This talk around leadership and culture change is certainly about coaching and encouraging our leaders, helping humans through big rapid change, like right now. I have deployed the tactics we will explore today in various departments, with technology, product, business operations, and legal leaders, often with the whole business collaborating across departments, and sometimes in critical corporate change efforts that span multiple lines of business. Whatever part of the business I have been working in or across, and whatever leaders I have been partnering with, there has been a common need to make it safer to share hard information earlier, to have hard conversations more easily, and to address the elephants in the room. What is often missing is not the desire to create psychological safety, but the iterative, incremental tactics to help create it.

There are lots of models, measures, and definitions of culture. Today I am mostly going to discuss behaviors, language, and expectations, and I will share a few of my favorite tactics for changing your culture.

Before the tactics themselves, let us talk about where to implement them. In all cases, where you do the work of culture change matters a lot. To create rapid improvement and stay up to speed once you are there, it helps to combine learning about and practicing new ways of working, new skills, and new behaviors while doing the most critical work of the business. This can be in everyday meetings. You can start small by observing and making small changes, and then build on these over time. Starting small is perfect.

We will talk first about small tactics, the benefits of incremental cultural improvements, single-meeting behaviors, and specific adjustments you can make as early as today. Then we will talk about slightly bigger tactics that you can leverage with your senior leadership team or extended leadership team. If you are willing to slow down a little to speed up, it is powerful to have 100 or so amazing leaders work together to create their own new norms. I will also share helpful things to think about in creating your own tactics if you are ready for next steps.

One note: in this presentation, I am assuming you are the leader running the organization. These are tactics to use in your meetings and in encouraging and supporting the leaders who report to you. At the end, I will briefly include a few ideas to help create culture change in other people's meetings.

When thinking about the benefits of small behavior changes and small culture changes, I have found it helps to describe the small behaviors first in terms of the headaches they can cause. We can imagine getting rid of them as ibuprofen for our system, not just vitamins to get healthier.

First, if difficult information is not shared or is not shared early enough, quality can suffer and firefighting is likely. Some behaviors that can indicate difficult information might not be shared early enough, or consumed early enough, can seem innocuous. If leaders are not listening and are doing their own work until it is time for them to present, important information can simply get missed. When one leader drones on and on, other leaders check out. When leaders regularly talk over each other, even if they are excited and co-creating, that can also be a sign. With no space in the conversation, there is no room for quiet thinkers to share, and no space for difficult information to enter.

When a leader blames other humans or other departments for issues or lack of progress, especially focusing on the who versus the behaviors, it decreases the perceived social safety to share. There are other costs too. These leaders are less likely to investigate and address root-cause issues, and less likely to take action within areas they can control.

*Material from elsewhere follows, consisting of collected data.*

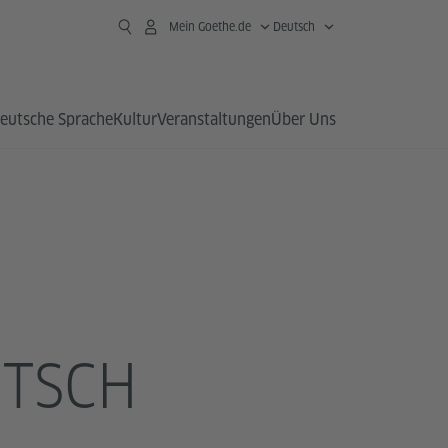
Mein Goethe.de
Deutsch
eutsche Sprache
Kultur
Veranstaltungen
Über Uns
UTSCH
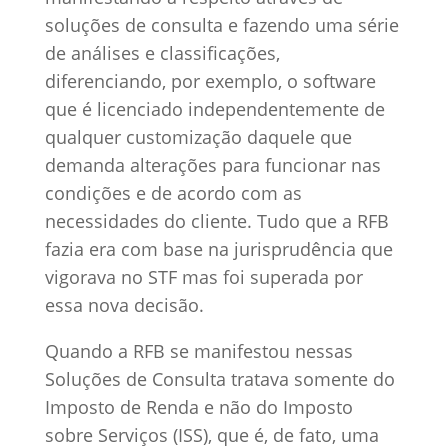
soluções de consulta e fazendo uma série
de análises e classificações,
diferenciando, por exemplo, o software
que é licenciado independentemente de
qualquer customização daquele que
demanda alterações para funcionar nas
condições e de acordo com as
necessidades do cliente. Tudo que a RFB
fazia era com base na jurisprudência que
vigorava no STF mas foi superada por
essa nova decisão.
Quando a RFB se manifestou nessas
Soluções de Consulta tratava somente do
Imposto de Renda e não do Imposto
sobre Serviços (ISS), que é, de fato, uma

Sometimes leaders do not have the skills needed, and that is not something we typically advertise as leaders. A common issue I have witnessed mostly with mid-level managers, but also sometimes with senior leaders, is a lack of comfort and use of measures and outcomes, identifying change in the business levers they intend to affect, doing cost and benefit analysis, and ROI calculations. Psychological safety leads to high-performing teams when it is paired with clear high expectations. The cost of these missing skills and the lack of clarity created can cost your organization rather a lot.

If you are doing some of these things, or allowing some of these things, the good news is you can stop today. You can change what you are modeling in your next email or your next meeting. Let us look at a few quick initial hits to head off some of these costs.

For each observed behavior, I will suggest one adjustment. There are often many adjustments that will help, but I will give one simple one that is easy to get started with.

When leaders are not listening, or do not understand each other's work well, one simple option is to add an active-listening exercise. By active listening, I mean listening intently for meaning, paraphrasing back what you think you heard, and then checking for understanding and anything missed. Pitch practice is a similar exercise. It does the same thing, except the focus is on leaders thinking about sharing clarity in the information they provide.

Either exercise adds a little time to a meeting, because after each leader presents, another leader, potentially chosen at random, paraphrases and checks for understanding. We frequently learn that we are not listening intently to each other, or are not listening at all, and sometimes we do not fully grasp or misinterpret each other's desired outcomes. Active listening is a much bigger effort than we anticipate. Be prepared for tired, annoyed leaders who are paying more attention, better grasping the current state of your system, and better understanding each other's work.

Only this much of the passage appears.